Linganore wrestler David Schultz

Linganore's David Schultz goes into this weekend's county tournament win 30 wins and 0 losses this season.

David Schultz’s introduction to wrestling was straight out of a bad dream.

After preparing extensively for the occasion, Schultz trotted onto the mat for the first match of his life as a 95-pound 7-year-old. Thirty seconds later, he was 0-1 after getting pinned.

The experience was traumatizing enough that Schultz, now a sophomore at Linganore High, quit the sport.

“I was like, ‘I don’t want to do this if this is how it’s going to be for me,’” he said. “I cried and broke down.”

However, roughly a year later, Schultz was back on the mat. Some persuasive coaches had finally convinced him that he had potential. He won his second match by pinning his opponent, and that result helped plant the seed of belief inside of Schultz that is in full bloom today.

Schultz enters this weekend’s Frederick County Public School’s wrestling championships at Oakdale High School as one of the most experienced wrestlers in the field, despite his age (15).

He’s spent the last seven years of his life wrestling on mats all over the country. That’s laid a solid foundation that has made him the clear favorite to win the county title at 182 pounds this weekend and a serious contender to become Linganore’s first state champion since George O’Brien (189 pounds) in 1998.

Wrestling in a heavier weight class against opponents who are generally older than him, Schultz is 30-0 this season after placing fourth in the state at 170 (4A-3A) last season.

He is presently ranked No. 5 in the state at 182 by the Maryland State Wrestling Association but is ranked No. 2 in 4A-3A behind Northern Calvert’s Jackson Drum.

“I know who he is,” said Schultz, the nephew of two former state champions. “It’s not a surprise or anything. And he knows who I am. We met last year [at states] in the weigh-in line.”

Schultz is 64-4 in two seasons of wrestling for Linganore. All four of his losses last year came to kids who placed in the top three of their weight class at states, including a Virginia state champion.

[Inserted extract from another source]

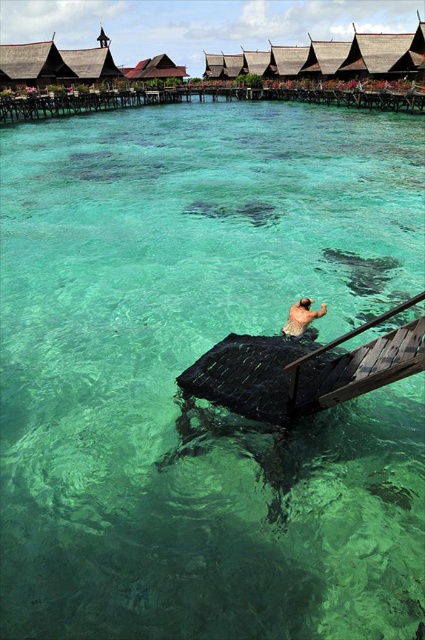 You are navigating a small boat in the tropical setting and need to dock. The wooden dock at upper center is your destination. Based on the coordinates provided in the Objects Description, can you determine if the dock is positioned to the left or right side of the image?

The wooden dock at upper center is located at point 0.158 on the x coordinate, which places it closer to the left side of the image since lower x values indicate positions further left.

In the 4A-3A bracket at 170 last season, there were 11 seniors, four juniors and Schultz, a freshman.

In the state semifinals, Schultz had an early lead on eventual champion Paul Kalafos of Severna Park before being caught by a move and falling 10-5.

Having to shove aside his disappointment and come back to wrestle a third-place match, one of the toughest things to do in the sport, Schultz was pinned by Drum, his potential nemesis this season, in 1 minute, 42 seconds.

The high school losses stung more than any other losses in his career because Schultz was representing his school and not just himself.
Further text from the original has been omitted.